J’ai dix ans. C’est le creux de l’hiver. En début de soirée, le vent s’est mis à hurler. Quand il se déchaîne, rien ne l’arrête dans ce pays tout plat. La mer gronde. Des vagues énormes explosent contre les falaises de la Malaiguille. Jets d’écume. Stridences. La pluie tombe à torrents sur le toit de la maison. Les volets grincent, remparts dérisoires contre l’attaque des éléments. Nuit verticale. Une tempête majuscule. Terreur surgie du fond des âges et des naufrages.

Quand j’ai voulu me lever, les plombs avaient sauté. Plus de lumière dans la maison. Je crie, seule dans le noir. Maman, comme un fantôme, surgit dans la cuisine, une bougie allumée à la main. "T’inquiète donc pas ! Dors. Demain, il fera jour !". Rester allongée au creux du lit. Pas dormir. Attendre le matin.

Le lendemain matin, le vent s’était un peu calmé. L’ouragan a laissé des traces de son passage dévastateur. Dans le jardin, c'est une désolation de plantes couchées, de morceaux de tuiles cassées, de plastiques envolés. Et puis surtout, il a déraciné le grand cyprès, celui que le vieux Constant avait planté quand il est revenu de sa sale guerre. Le gros tronc du cyprès cassé net, son immense souche sortie de terre.

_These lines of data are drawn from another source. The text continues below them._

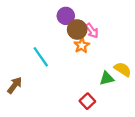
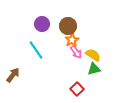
purple circle: (66, 16) -> (42, 24), moved
pink arrow: (92, 31) -> (76, 52), moved
yellow semicircle: (123, 69) -> (93, 55), moved

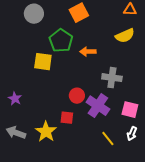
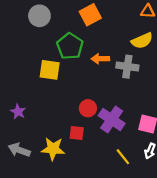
gray cross: (112, 78) -> (127, 67), moved
yellow star: (46, 132) -> (53, 149), turned -30

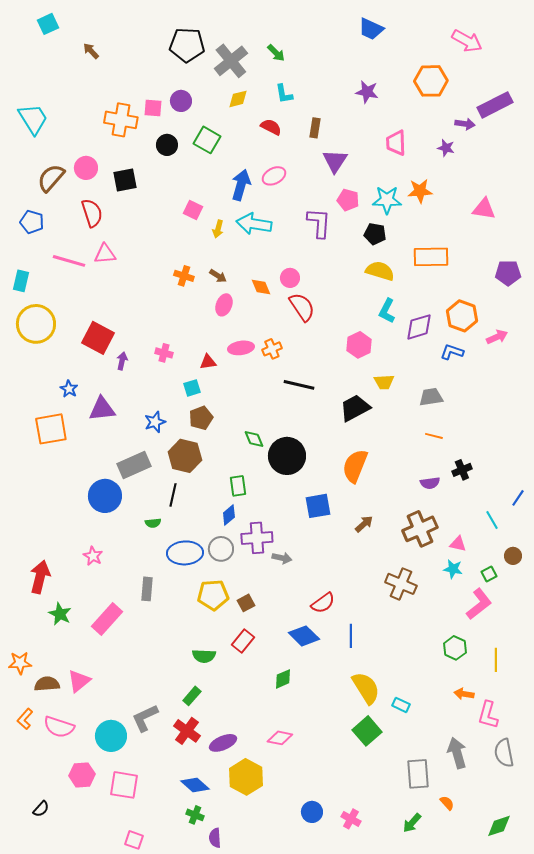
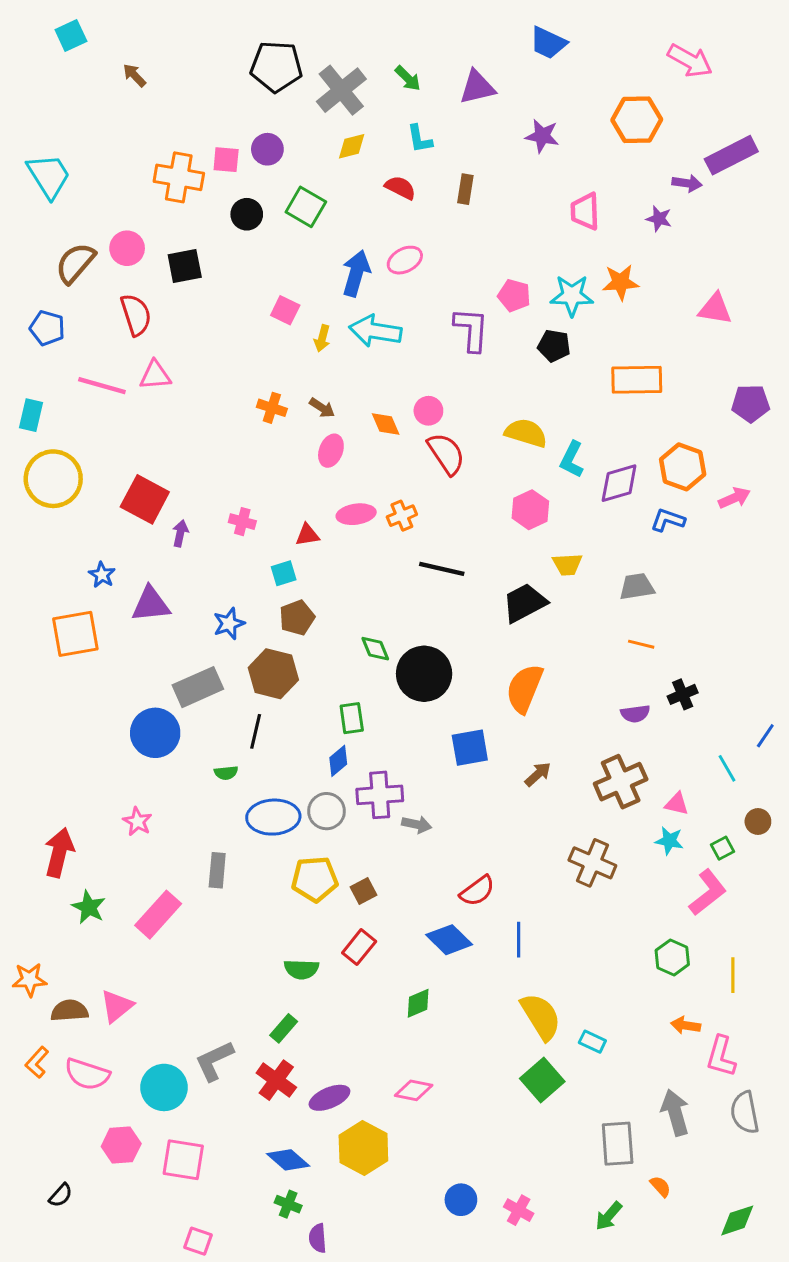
purple triangle: (335, 161) -> (477, 87), moved, turned 44
yellow semicircle: (380, 271) -> (526, 433), moved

Depuis tôt ce matin, la Sidonie à ses côtés, Constant, comme en prière au pied de l’arbre, n'a pas bougé, son béret noir vissé sur sa tête penchée, l'air perdu comme s'il regardait toute sa vie défiler sous ses paupières ridées. Quand je suis arrivée au fond du jardin, j'ai vu des grosses larmes couler sur ses joues toutes fripées. Il les a vite essuyées avec son grand mouchoir à carreaux. "Laisse donc, olé cheu vent qui me fait pleurer !"

Je viens d'une île érodée par les chagrins enfouis dans les mémoires blessées.